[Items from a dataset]
########

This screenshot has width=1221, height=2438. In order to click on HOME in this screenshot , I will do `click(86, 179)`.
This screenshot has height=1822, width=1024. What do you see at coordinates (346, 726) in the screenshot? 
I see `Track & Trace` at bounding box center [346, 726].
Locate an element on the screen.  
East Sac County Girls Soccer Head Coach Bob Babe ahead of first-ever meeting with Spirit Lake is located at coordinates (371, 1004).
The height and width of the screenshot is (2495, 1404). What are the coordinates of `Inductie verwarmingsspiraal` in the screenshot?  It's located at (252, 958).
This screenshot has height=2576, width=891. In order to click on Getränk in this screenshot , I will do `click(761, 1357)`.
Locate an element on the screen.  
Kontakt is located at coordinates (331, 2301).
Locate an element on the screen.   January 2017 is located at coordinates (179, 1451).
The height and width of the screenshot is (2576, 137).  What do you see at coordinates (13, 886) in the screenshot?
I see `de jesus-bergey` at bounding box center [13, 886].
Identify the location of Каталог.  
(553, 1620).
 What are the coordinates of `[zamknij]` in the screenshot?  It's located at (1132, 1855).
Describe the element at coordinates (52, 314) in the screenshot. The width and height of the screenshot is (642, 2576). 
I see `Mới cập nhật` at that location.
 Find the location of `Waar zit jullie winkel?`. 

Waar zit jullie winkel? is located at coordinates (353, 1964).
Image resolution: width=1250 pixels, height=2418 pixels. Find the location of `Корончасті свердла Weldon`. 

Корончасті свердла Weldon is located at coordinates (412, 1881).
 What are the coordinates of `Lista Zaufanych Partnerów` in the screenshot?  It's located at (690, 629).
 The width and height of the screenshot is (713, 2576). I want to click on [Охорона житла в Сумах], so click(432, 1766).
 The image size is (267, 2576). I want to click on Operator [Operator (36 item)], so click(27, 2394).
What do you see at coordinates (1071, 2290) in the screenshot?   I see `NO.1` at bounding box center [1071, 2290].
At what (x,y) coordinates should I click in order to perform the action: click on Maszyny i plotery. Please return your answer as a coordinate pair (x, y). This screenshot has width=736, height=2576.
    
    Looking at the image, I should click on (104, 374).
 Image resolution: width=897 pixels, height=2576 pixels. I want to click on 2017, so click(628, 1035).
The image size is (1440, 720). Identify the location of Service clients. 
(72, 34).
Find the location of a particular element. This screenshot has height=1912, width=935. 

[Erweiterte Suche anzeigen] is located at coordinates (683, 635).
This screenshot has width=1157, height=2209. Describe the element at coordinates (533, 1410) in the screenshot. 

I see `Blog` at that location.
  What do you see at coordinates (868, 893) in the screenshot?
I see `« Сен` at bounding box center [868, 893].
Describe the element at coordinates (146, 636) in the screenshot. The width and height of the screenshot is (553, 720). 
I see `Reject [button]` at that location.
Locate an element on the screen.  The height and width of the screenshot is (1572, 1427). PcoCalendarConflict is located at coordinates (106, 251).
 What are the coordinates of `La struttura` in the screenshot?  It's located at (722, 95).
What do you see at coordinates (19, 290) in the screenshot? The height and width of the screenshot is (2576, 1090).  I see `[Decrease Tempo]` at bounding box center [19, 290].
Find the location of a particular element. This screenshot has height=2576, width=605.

########

* [TASK DETAILS]
Reproduce all of the records exactly.

* [THE COMPLETED TASK]
This screenshot has width=1221, height=2438. In order to click on HOME in this screenshot , I will do `click(86, 179)`.
This screenshot has height=1822, width=1024. What do you see at coordinates (346, 726) in the screenshot? 
I see `Track & Trace` at bounding box center [346, 726].
Locate an element on the screen.  
East Sac County Girls Soccer Head Coach Bob Babe ahead of first-ever meeting with Spirit Lake is located at coordinates (371, 1004).
The height and width of the screenshot is (2495, 1404). What are the coordinates of `Inductie verwarmingsspiraal` in the screenshot?  It's located at (252, 958).
This screenshot has height=2576, width=891. In order to click on Getränk in this screenshot , I will do `click(761, 1357)`.
Locate an element on the screen.  
Kontakt is located at coordinates (331, 2301).
Locate an element on the screen.   January 2017 is located at coordinates (179, 1451).
The height and width of the screenshot is (2576, 137).  What do you see at coordinates (13, 886) in the screenshot?
I see `de jesus-bergey` at bounding box center [13, 886].
Identify the location of Каталог.  
(553, 1620).
 What are the coordinates of `[zamknij]` in the screenshot?  It's located at (1132, 1855).
Describe the element at coordinates (52, 314) in the screenshot. The width and height of the screenshot is (642, 2576). 
I see `Mới cập nhật` at that location.
 Find the location of `Waar zit jullie winkel?`. 

Waar zit jullie winkel? is located at coordinates (353, 1964).
Image resolution: width=1250 pixels, height=2418 pixels. Find the location of `Корончасті свердла Weldon`. 

Корончасті свердла Weldon is located at coordinates (412, 1881).
 What are the coordinates of `Lista Zaufanych Partnerów` in the screenshot?  It's located at (690, 629).
 The width and height of the screenshot is (713, 2576). I want to click on [Охорона житла в Сумах], so click(432, 1766).
 The image size is (267, 2576). I want to click on Operator [Operator (36 item)], so click(27, 2394).
What do you see at coordinates (1071, 2290) in the screenshot?   I see `NO.1` at bounding box center [1071, 2290].
At what (x,y) coordinates should I click in order to perform the action: click on Maszyny i plotery. Please return your answer as a coordinate pair (x, y). This screenshot has width=736, height=2576.
    
    Looking at the image, I should click on (104, 374).
 Image resolution: width=897 pixels, height=2576 pixels. I want to click on 2017, so click(628, 1035).
The image size is (1440, 720). Identify the location of Service clients. 
(72, 34).
Find the location of a particular element. This screenshot has height=1912, width=935. 

[Erweiterte Suche anzeigen] is located at coordinates (683, 635).
This screenshot has width=1157, height=2209. Describe the element at coordinates (533, 1410) in the screenshot. 

I see `Blog` at that location.
  What do you see at coordinates (868, 893) in the screenshot?
I see `« Сен` at bounding box center [868, 893].
Describe the element at coordinates (146, 636) in the screenshot. The width and height of the screenshot is (553, 720). 
I see `Reject [button]` at that location.
Locate an element on the screen.  The height and width of the screenshot is (1572, 1427). PcoCalendarConflict is located at coordinates (106, 251).
 What are the coordinates of `La struttura` in the screenshot?  It's located at (722, 95).
What do you see at coordinates (19, 290) in the screenshot? The height and width of the screenshot is (2576, 1090).  I see `[Decrease Tempo]` at bounding box center [19, 290].
Find the location of a particular element. This screenshot has height=2576, width=605.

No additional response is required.